Jeans: I did not kidnap a child. That text was meant only for Kuugo, I was distracted, and simply clicked on the wrong chat. 

Quirk Begone: Hakamata, did something happen on your patrol today? do you actually have a child in your custody?

Jeans: Yes I do. This is a rather sensitive matter, in all honesty. Hawks was hit by a quirk while we were patrolling today. It was nothing more than an accident, a child unused to her quirk. But Hawks was reverted back to a rather young age. 

Tsunagu looks up at Keigo, who is still staring at him like he’s grown a second head in the time he’s taken to send a few texts. 

“Keigo, how old are you?” 

“I’m eight years old,” Keigo mutters into the fur collar of the coat he’s still clutching like a lifeline. 

Tsunagu thinks he kind of wants to swear, very loudly. 

He does not. 

Jeans: Hawks is currently 8 years old. 

Rabbit: send me pictures right now immediately this is an emergency

Whale: I don’t think this is the time for joking around, Usagiyama. 

Rabbit: keigo doesn’t have any pictures from when he was a kid, now’s the perfect chance to make up for it!

Jeans: I’m beginning to think the reason for that is something rather unfortunate. 

Tsunagu looks to Keigo again. The boy is still watching him, but now he is specifically watching Tsunagu’s hands. He seems to relax ever so slightly when Tsunagu is preoccupied with tapping out a message, but the second he stops, Keigo’s eyes dart upward, towards Tsunagu’s face, like he’s waiting for something. What he’s waiting for, Tsunagu doesn’t know, but he can’t imagine it’s good. 

“Keigo?” Tsunagu asks, and Keigo goes rigid, the coat shuffling as his wings flare out in alarm. “It’s okay, I just have another question. You asked before if I was your handler.
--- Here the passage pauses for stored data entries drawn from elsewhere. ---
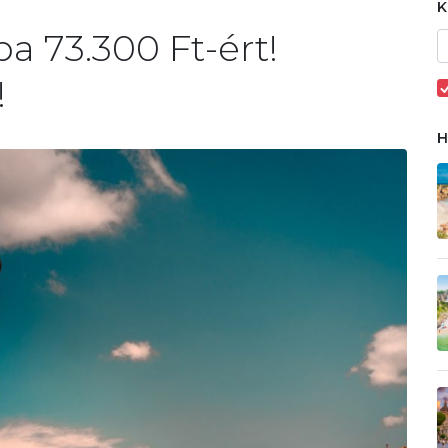
a 73.300 Ft-ért!
!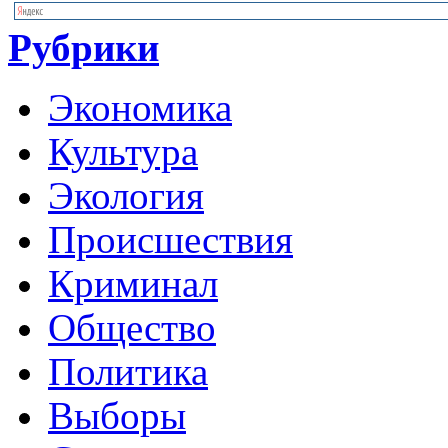
Рубрики
Экономика
Культура
Экология
Происшествия
Криминал
Общество
Политика
Выборы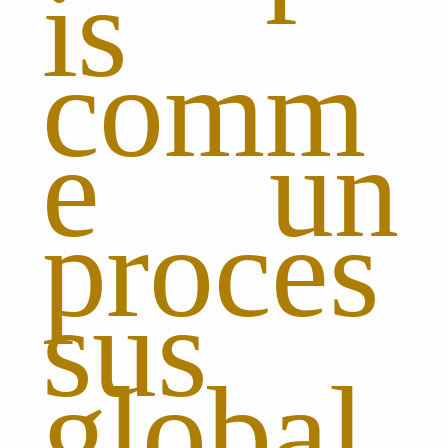
is
comm
e un
proces
sus
global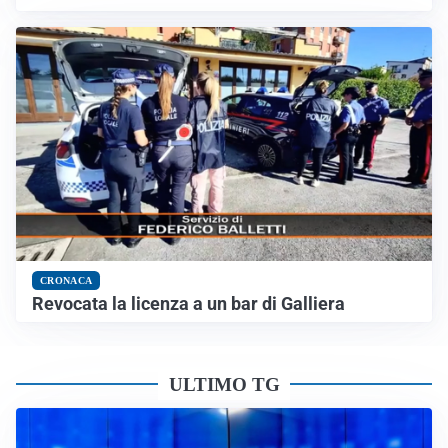
CRONACA
Revocata la licenza a un bar di Galliera
ULTIMO TG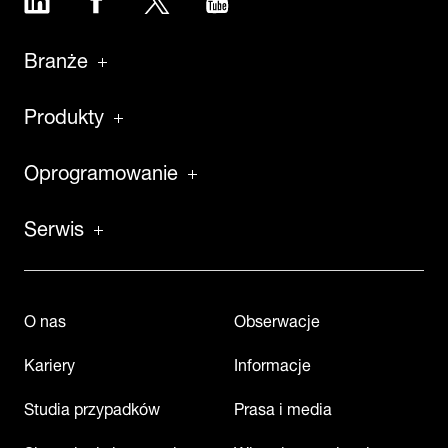
Branże
Produkty
Oprogramowanie
Serwis
O nas
Obserwacje
Kariery
Informacje
Studia przypadków
Prasa i media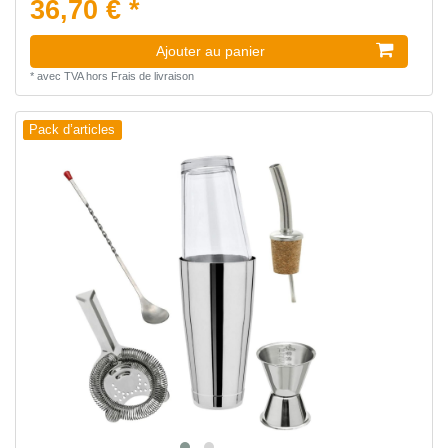
36,70 € *
Ajouter au panier
*
avec TVA
hors
Frais de livraison
Pack d’articles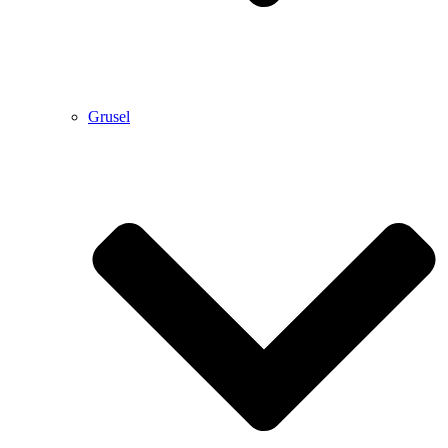
Grusel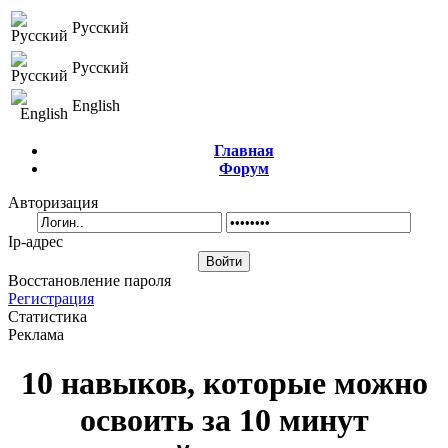
Русский
Русский
English
Главная
Форум
Авторизация
Ip-адрес
Восстановление пароля
Регистрация
Статистика
Реклама
10 навыков, которые можно
освоить за 10 минут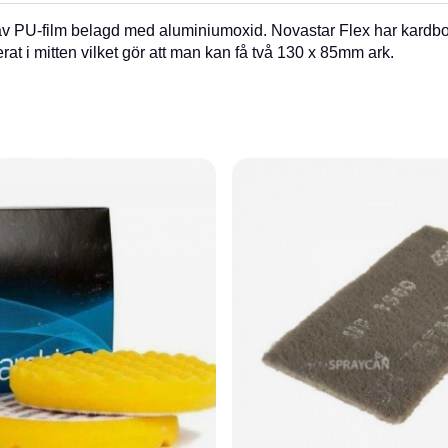
 av PU-film belagd med aluminiumoxid. Novastar Flex har kardbo
at i mitten vilket gör att man kan få två 130 x 85mm ark.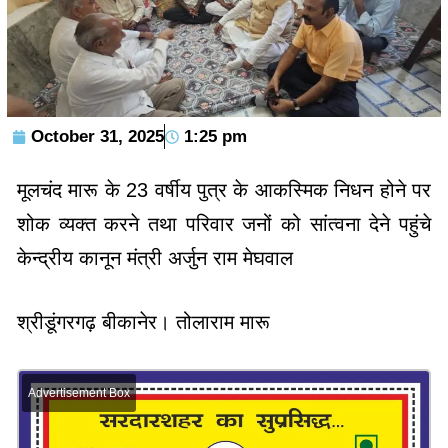
October 31, 2025
1:25 pm
मूलचंद मारू के 23 वर्षीय पुत्र के आकस्मिक निधन होने पर
शोक व्यक्त करने तथा परिवार जनों को सांत्वना देने पहुंचे
केन्द्रीय कानून मंत्री अर्जुन राम मेघवाल
श्रीडूंगरगढ़ बीकानेर। तोलाराम मारू
Advertisement Box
Why did you think that?” 

Tsunagu knows Hawks was raised by people within the Commission, but he doesn’t know much more about Hawks’ upbringing. It feels underhanded to get the information this way, but he needs to know what’s going through Keigo’s head in order to help him. 

“Well, after the Commission bought me from my parents, they started training me. Whoever’s in charge of that is my handler? And the old guy wasn’t there when I woke up before, but you were? So I thought they left me with you cause I wasn’t doing good enough before.”

Tsunagu has to forcefully loosen the grip on his phone. 

Okay, so this is worse than he thought it was. 

That’s fine. This is fine. He can handle this. 

He takes one more look at the way that Keigo is watching him, the fear shining behind sharp golden eyes, and he knows he is wrong. 

Keigo is uncomfortable, at best, being alone with him. Bringing in another adult will likely only make him feel more cornered. He doesn’t want to distress Keigo even further, when he must already be so scared. 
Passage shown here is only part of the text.